My objective is to produce the highest quality of product at a predictable cost. I achieve that by employing the best design process practices.
The largest source of cost overruns in any project is changes to the design during the process of development. This is almost always a result of a failure to achieve an informed agreement to the design. I always put a superior effort into communicating my understanding of the client's requirements through a well-structured functional specification. I not only see this as a high priority, but I actually enjoy creating this formal documentation and negotiating through it to agreement by the customer to the proposed design.
Any worthwhile product must be the creation of a team of developers who all have a clear view of the objective and of their individual roles in achieving that objective. This requires a detailed analysis of the components into which the total product can be divided, and the relationship of each component to the other components. This is most effectively achieved through the application of sound design principles and methodologies. The result of this phase of development is a clear design specification.
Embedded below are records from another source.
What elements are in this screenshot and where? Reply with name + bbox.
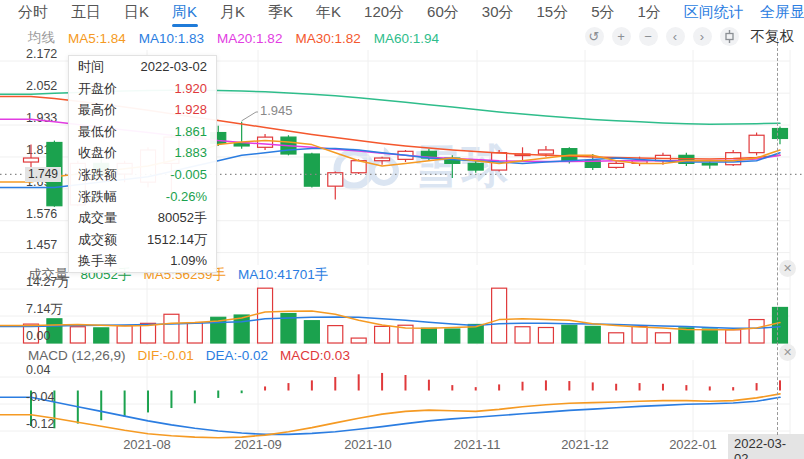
high-annotation: 1.945 bbox=[260, 103, 293, 118]
tooltip-row: 成交量80052手 bbox=[69, 207, 216, 229]
volume-title: 成交量 bbox=[28, 266, 69, 284]
tooltip-label: 涨跌额 bbox=[78, 164, 117, 186]
tooltip-value: 1.861 bbox=[174, 121, 207, 143]
tab-5min[interactable]: 5分 bbox=[591, 3, 614, 22]
tooltip-value: 1.928 bbox=[174, 99, 207, 121]
scroll-left-icon[interactable]: ‹ bbox=[666, 27, 685, 46]
current-price-label: 1.749 bbox=[25, 167, 61, 182]
ma60-legend: MA60:1.94 bbox=[374, 31, 439, 46]
stock-chart-window: 分时 五日 日K 周K 月K 季K 年K 120分 60分 30分 15分 5分… bbox=[0, 0, 804, 459]
tooltip-value: 1512.14万 bbox=[147, 229, 207, 251]
tab-15min[interactable]: 15分 bbox=[536, 3, 568, 22]
tab-120min[interactable]: 120分 bbox=[364, 3, 404, 22]
tooltip-label: 开盘价 bbox=[78, 78, 117, 100]
undo-icon[interactable]: ↺ bbox=[585, 27, 604, 46]
fullscreen-link[interactable]: 全屏显示 bbox=[760, 3, 804, 22]
tooltip-label: 时间 bbox=[78, 56, 104, 78]
tab-5day[interactable]: 五日 bbox=[71, 3, 101, 22]
tooltip-value: 80052手 bbox=[158, 207, 207, 229]
tooltip-row: 换手率1.09% bbox=[69, 250, 216, 272]
tooltip-label: 最高价 bbox=[78, 99, 117, 121]
tab-quarterly-k[interactable]: 季K bbox=[268, 3, 293, 22]
adjust-mode-label[interactable]: 不复权 bbox=[751, 27, 795, 46]
macd-tick: 0.04 bbox=[26, 364, 50, 377]
tooltip-row: 成交额1512.14万 bbox=[69, 229, 216, 251]
ma-row-title: 均线 bbox=[28, 29, 55, 47]
tooltip-row: 涨跌额-0.005 bbox=[69, 164, 216, 186]
tab-monthly-k[interactable]: 月K bbox=[220, 3, 245, 22]
volume-tick: 7.14万 bbox=[26, 303, 63, 316]
macd-tick: -0.04 bbox=[26, 391, 55, 404]
macd-legend: MACD:0.03 bbox=[280, 348, 350, 363]
tooltip-row: 收盘价1.883 bbox=[69, 142, 216, 164]
tooltip-row: 最低价1.861 bbox=[69, 121, 216, 143]
ma10-legend: MA10:1.83 bbox=[139, 31, 204, 46]
zoom-out-icon[interactable]: − bbox=[639, 27, 658, 46]
tooltip-value: -0.005 bbox=[170, 164, 207, 186]
crosshair-date-label: 2022-03-02 bbox=[728, 434, 804, 459]
ma20-legend: MA20:1.82 bbox=[217, 31, 282, 46]
tooltip-row: 开盘价1.920 bbox=[69, 78, 216, 100]
tooltip-label: 最低价 bbox=[78, 121, 117, 143]
ma5-legend: MA5:1.84 bbox=[68, 31, 126, 46]
tab-1min[interactable]: 1分 bbox=[638, 3, 661, 22]
tooltip-row: 涨跌幅-0.26% bbox=[69, 186, 216, 208]
tabbar-right-links: 区间统计 全屏显示 bbox=[684, 3, 804, 22]
volume-ma10-legend: MA10:41701手 bbox=[238, 266, 328, 284]
zoom-in-icon[interactable]: + bbox=[612, 27, 631, 46]
tooltip-label: 收盘价 bbox=[78, 142, 117, 164]
tab-timeshare[interactable]: 分时 bbox=[18, 3, 48, 22]
tab-daily-k[interactable]: 日K bbox=[124, 3, 149, 22]
tooltip-label: 成交量 bbox=[78, 207, 117, 229]
tab-30min[interactable]: 30分 bbox=[482, 3, 514, 22]
dea-legend: DEA:-0.02 bbox=[206, 348, 268, 363]
tooltip-value: -0.26% bbox=[166, 186, 207, 208]
ma-legend-row: 均线 MA5:1.84 MA10:1.83 MA20:1.82 MA30:1.8… bbox=[0, 28, 439, 48]
tooltip-row: 时间2022-03-02 bbox=[69, 56, 216, 78]
macd-tick: -0.12 bbox=[26, 418, 55, 431]
tab-yearly-k[interactable]: 年K bbox=[316, 3, 341, 22]
chart-toolbar: ↺ + − ‹ › 不复权 bbox=[585, 27, 795, 46]
tooltip-value: 1.883 bbox=[174, 142, 207, 164]
close-icon[interactable]: ✕ bbox=[779, 344, 796, 361]
tooltip-value: 2022-03-02 bbox=[141, 56, 208, 78]
scroll-right-icon[interactable]: › bbox=[693, 27, 712, 46]
crosshair-vertical-line bbox=[777, 38, 778, 435]
tooltip-label: 换手率 bbox=[78, 250, 117, 272]
dif-legend: DIF:-0.01 bbox=[138, 348, 194, 363]
tooltip-row: 最高价1.928 bbox=[69, 99, 216, 121]
tab-60min[interactable]: 60分 bbox=[427, 3, 459, 22]
close-icon[interactable]: ✕ bbox=[779, 260, 796, 277]
volume-tick: 0.00 bbox=[26, 330, 50, 343]
macd-chart[interactable] bbox=[0, 360, 804, 440]
ohlc-tooltip: 时间2022-03-02 开盘价1.920 最高价1.928 最低价1.861 … bbox=[68, 55, 217, 273]
period-tabbar: 分时 五日 日K 周K 月K 季K 年K 120分 60分 30分 15分 5分… bbox=[0, 0, 804, 25]
macd-title: MACD (12,26,9) bbox=[28, 348, 126, 363]
tooltip-value: 1.920 bbox=[174, 78, 207, 100]
kline-style-icon[interactable] bbox=[720, 27, 739, 46]
tooltip-label: 涨跌幅 bbox=[78, 186, 117, 208]
macd-pane-header: MACD (12,26,9) DIF:-0.01 DEA:-0.02 MACD:… bbox=[0, 348, 350, 363]
tooltip-value: 1.09% bbox=[170, 250, 207, 272]
tab-weekly-k[interactable]: 周K bbox=[172, 3, 197, 22]
tooltip-label: 成交额 bbox=[78, 229, 117, 251]
ma30-legend: MA30:1.82 bbox=[295, 31, 360, 46]
range-stats-link[interactable]: 区间统计 bbox=[684, 3, 744, 22]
Given a clear design specification the translation to actual working code is a largely mechanical process for any competent group of implementers. Astonishingly large quantities of clean, well-structured, code can be achieved in short order because the designers do not need to waste time solving design problems in the middle of coding. The use of object oriented programming tools, such as C++ or Java, combined with a sound underlying design for example through the use of design patterns, inevitably means that the majority of implementation errors can be caught automatically during the compile phase.
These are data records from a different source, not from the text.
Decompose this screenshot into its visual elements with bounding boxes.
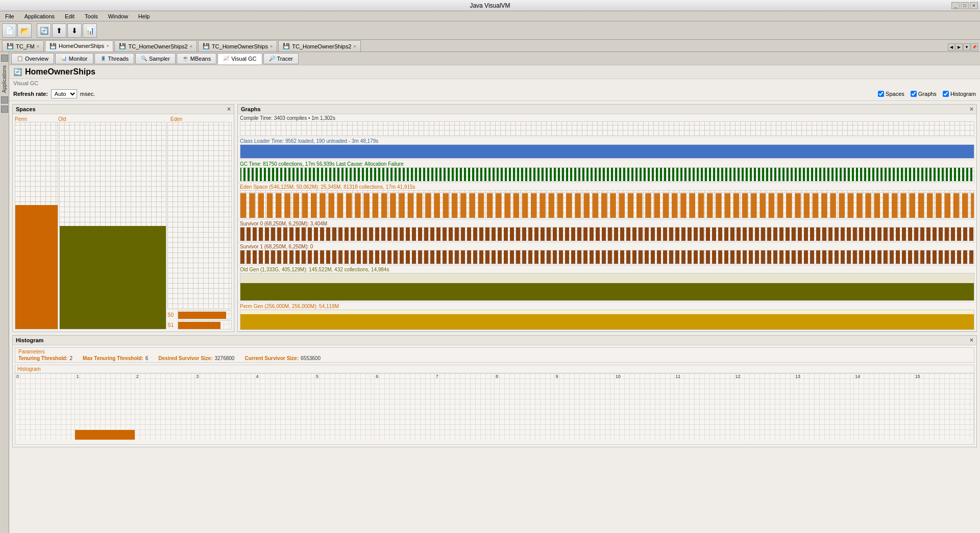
toolbar-btn1[interactable]: 🔄 — [37, 23, 51, 38]
tab-nav-down[interactable]: ▼ — [963, 43, 970, 50]
graph-row-gc: GC Time: 81750 collections, 17m 56,939s … — [238, 160, 976, 183]
checkbox-histogram-label: Histogram — [950, 91, 976, 97]
hist-col-0-label: 0 — [15, 373, 75, 379]
app-tab-tc-fm-close[interactable]: × — [37, 44, 39, 49]
s0-row: S0 — [167, 310, 232, 319]
histogram-panel: Histogram × Parameters Tenuring Threshol… — [12, 335, 977, 447]
tab-nav-pin[interactable]: 📌 — [971, 43, 978, 50]
toolbar-open-button[interactable]: 📂 — [17, 23, 32, 38]
tab-threads[interactable]: 🧵 Threads — [94, 53, 134, 64]
graphs-panel-close[interactable]: × — [970, 106, 973, 113]
gc-bars — [240, 168, 974, 181]
app-tab-tc-fm[interactable]: 💾 TC_FM × — [2, 40, 44, 52]
s0-bar-container — [178, 310, 232, 319]
tab-monitor[interactable]: 📊 Monitor — [55, 53, 93, 64]
checkbox-graphs[interactable]: Graphs — [911, 91, 937, 97]
toolbar-btn3[interactable]: ⬇ — [67, 23, 82, 38]
menu-edit[interactable]: Edit — [62, 12, 78, 20]
graph-row-surv0: Survivor 0 (68,250M, 6,250M): 3,404M — [238, 220, 976, 243]
restore-button[interactable]: □ — [961, 2, 969, 9]
hist-col-1: 1 — [75, 373, 135, 440]
menu-applications[interactable]: Applications — [21, 12, 58, 20]
tab-tracer-icon: 🔎 — [269, 56, 275, 61]
histogram-panel-title: Histogram — [16, 337, 43, 343]
close-button[interactable]: × — [970, 2, 978, 9]
tab-visualgc-label: Visual GC — [231, 56, 256, 62]
eden-s0s1-container: S0 S1 — [167, 122, 232, 329]
checkbox-histogram[interactable]: Histogram — [943, 91, 976, 97]
spaces-labels: Perm Old Eden — [15, 116, 232, 122]
hist-col-3-label: 3 — [195, 373, 254, 379]
side-icon-1[interactable] — [1, 55, 8, 62]
menu-file[interactable]: File — [2, 12, 17, 20]
window-title: Java VisualVM — [470, 2, 510, 9]
oldgen-fill — [240, 283, 974, 300]
tab-overview-label: Overview — [25, 56, 48, 62]
oldgen-label: Old Gen (1,333G, 405,129M): 145,522M, 43… — [240, 267, 974, 272]
hist-col-11: 11 — [674, 373, 734, 440]
tab-nav-left[interactable]: ◀ — [948, 43, 955, 50]
page-title: HomeOwnerShips — [25, 67, 95, 77]
gc-canvas — [240, 167, 974, 182]
permgen-fill — [240, 314, 974, 329]
graphs-panel: Graphs × Compile Time: 3403 compiles • 1… — [237, 104, 977, 332]
app-tab-tc-homeownerships2b[interactable]: 💾 TC_HomeOwnerShips2 × — [278, 40, 360, 52]
checkbox-spaces-input[interactable] — [878, 91, 884, 97]
hist-col-8: 8 — [495, 373, 554, 440]
s0-bar — [178, 312, 226, 319]
tab-monitor-label: Monitor — [69, 56, 88, 62]
param-current-surv: Current Survivor Size: 6553600 — [244, 356, 321, 361]
minimize-button[interactable]: _ — [951, 2, 960, 9]
hist-col-4-label: 4 — [255, 373, 314, 379]
app-tab-tc-homeownerships2a-label: TC_HomeOwnerShips2 — [128, 43, 187, 49]
histogram-panel-close[interactable]: × — [970, 337, 973, 344]
tab-nav-right[interactable]: ▶ — [955, 43, 963, 50]
app-tab-tc-homeownerships3[interactable]: 💾 TC_HomeOwnerShips × — [198, 40, 277, 52]
checkbox-graphs-input[interactable] — [911, 91, 917, 97]
side-icon-3[interactable] — [1, 106, 8, 113]
side-label-applications[interactable]: Applications — [1, 63, 8, 95]
hist-col-15-label: 15 — [914, 373, 973, 379]
checkbox-histogram-input[interactable] — [943, 91, 949, 97]
app-tab-homeownerships-close[interactable]: × — [106, 43, 109, 48]
toolbar-btn2[interactable]: ⬆ — [52, 23, 66, 38]
tab-overview[interactable]: 📋 Overview — [11, 53, 54, 64]
hist-col-10-label: 10 — [615, 373, 674, 379]
tab-threads-icon: 🧵 — [100, 56, 106, 61]
s1-bar-container — [178, 320, 232, 329]
title-bar: Java VisualVM _ □ × — [0, 0, 980, 11]
graphs-panel-title: Graphs — [241, 106, 261, 112]
hist-col-14: 14 — [854, 373, 914, 440]
toolbar-new-button[interactable]: 📄 — [2, 23, 16, 38]
menu-tools[interactable]: Tools — [82, 12, 101, 20]
spaces-label-eden-prefix — [165, 116, 170, 122]
app-tab-homeownerships[interactable]: 💾 HomeOwnerShips × — [45, 40, 114, 52]
hist-col-13-label: 13 — [794, 373, 853, 379]
refresh-rate-select[interactable]: Auto 100 200 500 1000 — [51, 89, 77, 98]
checkbox-spaces[interactable]: Spaces — [878, 91, 904, 97]
spaces-panel-close[interactable]: × — [227, 106, 231, 113]
sub-tab-bar: 📋 Overview 📊 Monitor 🧵 Threads 🔍 Sampler… — [9, 52, 980, 65]
menu-window[interactable]: Window — [105, 12, 131, 20]
eden-svg — [240, 191, 974, 218]
tab-sampler[interactable]: 🔍 Sampler — [135, 53, 176, 64]
app-tab-tc-homeownerships3-label: TC_HomeOwnerShips — [212, 43, 268, 49]
app-tab-tc-homeownerships2a-close[interactable]: × — [190, 44, 192, 49]
toolbar-btn4[interactable]: 📊 — [83, 23, 97, 38]
histogram-panel-header: Histogram × — [13, 336, 976, 345]
refresh-rate-label: Refresh rate: — [13, 91, 48, 97]
graphs-content: Compile Time: 3403 compiles • 1m 1,302s … — [238, 114, 976, 332]
tab-tracer[interactable]: 🔎 Tracer — [263, 53, 299, 64]
param-current-surv-label: Current Survivor Size: — [244, 356, 299, 361]
tab-mbeans[interactable]: ☕ MBeans — [177, 53, 216, 64]
side-icon-2[interactable] — [1, 96, 8, 104]
app-tab-tc-homeownerships2b-close[interactable]: × — [353, 44, 356, 49]
top-panels: Spaces × Perm Old Eden — [9, 101, 980, 335]
space-col-perm — [15, 122, 58, 329]
menu-help[interactable]: Help — [135, 12, 153, 20]
app-tab-homeownerships-icon: 💾 — [50, 43, 57, 49]
tab-visualgc[interactable]: 📈 Visual GC — [217, 53, 262, 64]
app-tab-tc-homeownerships2a[interactable]: 💾 TC_HomeOwnerShips2 × — [114, 40, 197, 52]
app-tab-tc-homeownerships3-close[interactable]: × — [270, 44, 273, 49]
hist-col-7-label: 7 — [435, 373, 494, 379]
Once the development team has completed a first implementation of the code it is very useful to take the time to formally review the code. This is called a code inspection. Not only does this step catch most areas where the programmer has misunderstood the specification, but it also provides a great opportunity for passing on knowledge about the software tools and environment, and helps to reduce maintenance costs in the long term by ensuring that code complies with departmental norms for coding style.
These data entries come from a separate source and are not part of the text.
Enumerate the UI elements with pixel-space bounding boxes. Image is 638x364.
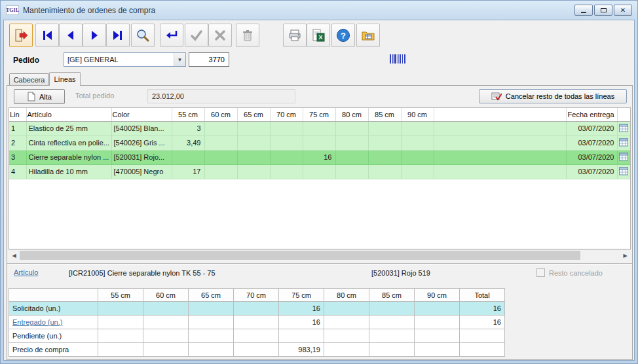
edit-line-icon[interactable] [619,167,628,175]
excel-icon: X [311,28,326,43]
close-button[interactable]: ✕ [614,5,632,16]
column-header: Lin [9,108,26,121]
cell[interactable] [303,136,335,150]
cell[interactable] [270,121,303,136]
cell[interactable] [204,136,237,150]
grid-row[interactable]: 1 Elastico de 25 mm [540025] Blan... 3 0… [9,121,630,136]
cell[interactable] [401,121,434,136]
cell[interactable] [172,150,204,164]
grid-row-selected[interactable]: 3 Cierre separable nylon ... [520031] Ro… [9,150,630,164]
cell[interactable]: 3 [172,121,204,136]
resto-cancelado-checkbox[interactable] [536,268,545,277]
cell[interactable] [303,164,335,179]
edit-line-icon[interactable] [619,138,628,147]
cell[interactable] [368,164,401,179]
cell[interactable] [368,150,401,164]
order-number-input[interactable] [189,52,229,67]
enter-button[interactable] [160,24,183,47]
cell[interactable] [368,136,401,150]
cell[interactable] [335,164,368,179]
cell[interactable] [335,136,368,150]
accept-button[interactable] [185,24,208,47]
cell[interactable] [617,150,630,164]
cell[interactable] [617,121,630,136]
nav-next-button[interactable] [83,24,106,47]
cell[interactable] [204,164,237,179]
return-arrow-icon [164,28,179,43]
edit-line-icon[interactable] [619,124,628,132]
cell[interactable] [401,136,434,150]
excel-export-button[interactable]: X [307,24,330,47]
titlebar[interactable]: TGIL Mantenimiento de ordenes de compra … [1,1,637,20]
cell[interactable] [270,164,303,179]
cell[interactable]: [540025] Blan... [111,121,172,136]
cell[interactable] [617,164,630,179]
cell[interactable]: 2 [9,136,26,150]
cell[interactable]: [470005] Negro [111,164,172,179]
cell[interactable] [270,136,303,150]
cell[interactable] [204,121,237,136]
documents-folder-button[interactable] [356,24,380,47]
grid-row[interactable]: 4 Hiladilla de 10 mm [470005] Negro 17 0… [9,164,630,179]
help-button[interactable]: ? [331,24,355,47]
cell[interactable]: Hiladilla de 10 mm [26,164,111,179]
minimize-button[interactable] [574,5,593,16]
cell[interactable]: Cierre separable nylon ... [26,150,111,164]
cell[interactable]: 1 [9,121,26,136]
maximize-button[interactable] [594,5,612,16]
articulo-link[interactable]: Artículo [14,268,38,276]
nav-last-button[interactable] [106,24,130,47]
cell[interactable]: 03/07/2020 [566,150,617,164]
scroll-right-arrow[interactable]: ▶ [620,250,631,261]
cell[interactable] [237,121,270,136]
cell[interactable]: 3,49 [172,136,204,150]
nav-prev-button[interactable] [59,24,83,47]
barcode-icon[interactable] [389,53,406,66]
cell[interactable]: Cinta reflectiva en polie... [26,136,111,150]
cell[interactable] [270,150,303,164]
cell[interactable]: 4 [9,164,26,179]
cell[interactable]: 17 [172,164,204,179]
nav-first-button[interactable] [35,24,59,47]
cell[interactable]: 03/07/2020 [566,121,617,136]
exit-button[interactable] [9,24,33,47]
cell[interactable]: Elastico de 25 mm [26,121,111,136]
cell[interactable]: 03/07/2020 [566,164,617,179]
entregado-link[interactable]: Entregado (un.) [9,316,98,329]
tab-lineas[interactable]: Líneas [49,72,81,86]
cell [189,302,234,316]
cell[interactable] [617,136,630,150]
grid-row[interactable]: 2 Cinta reflectiva en polie... [540026] … [9,136,630,150]
cell[interactable]: 16 [303,150,335,164]
scrollbar-thumb[interactable] [20,251,580,260]
scroll-left-arrow[interactable]: ◀ [9,250,20,261]
app-logo-icon[interactable]: TGIL [6,5,19,15]
cancel-all-lines-button[interactable]: Cancelar resto de todas las líneas [479,89,627,103]
cell[interactable] [237,164,270,179]
cell[interactable]: 3 [9,150,26,164]
cell[interactable] [237,150,270,164]
cell[interactable] [401,164,434,179]
alta-button[interactable]: Alta [14,89,65,104]
cell[interactable] [335,150,368,164]
warehouse-select[interactable]: [GE] GENERAL ▼ [64,52,186,67]
tab-cabecera[interactable]: Cabecera [9,73,49,85]
cell[interactable] [335,121,368,136]
horizontal-scrollbar[interactable]: ◀ ▶ [9,249,631,260]
print-button[interactable] [283,24,307,47]
cell[interactable]: [540026] Gris ... [111,136,172,150]
exit-door-icon [14,28,28,43]
row-label: Solicitado (un.) [9,302,98,316]
cell[interactable] [401,150,434,164]
cell[interactable]: 03/07/2020 [566,136,617,150]
cell[interactable] [237,136,270,150]
cell[interactable] [368,121,401,136]
lineas-panel: Alta Total pedido 23.012,00 Cancelar res… [7,85,633,360]
search-button[interactable] [131,24,155,47]
delete-button[interactable] [236,24,259,47]
cancel-button[interactable] [208,24,232,47]
cell[interactable]: [520031] Rojo... [111,150,172,164]
edit-line-icon[interactable] [619,153,628,161]
cell[interactable] [204,150,237,164]
cell[interactable] [303,121,335,136]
If the preceding steps have been followed diligently there will be very few flaws in the code. The purpose of the testing phase is primarily, therefore, to ensure that the implementation in fact complies with the functional specification, and therefore meets the requirements of the customer. At this stage it is worthwhile to implement automated conformance scripts that can be passed on to the team responsible for verifying the consistency of the entire release package to which the product belongs.
I have always followed this sort of methodology, even before many of these techniques became industry standards. On my very first job, back in the days of punch-cards, I was kidded because I filled in the coding sheets in ink, rather than the pencil that most programmers used because it permitted them to change their minds before they handed the sheets in to the data entry department. But the fact was that before I laid pen to paper I had already worked out the implementation so carefully that there was no need to amend the code. Similarly on the first project I contributed to at Nortel I assumed responsibility for the specification documents and also for the most technically challenging portions of the code. I contributed 30,000 lines of code (OK 12,000 lines of code and 18,000 lines of comments; I love comments) to that project. That was in 1986. 13 years later not a single bug had ever been reported in that code by a customer. Moreover that code was so well structured that several significant enhancements to it slid in easily with no change to the underlying design.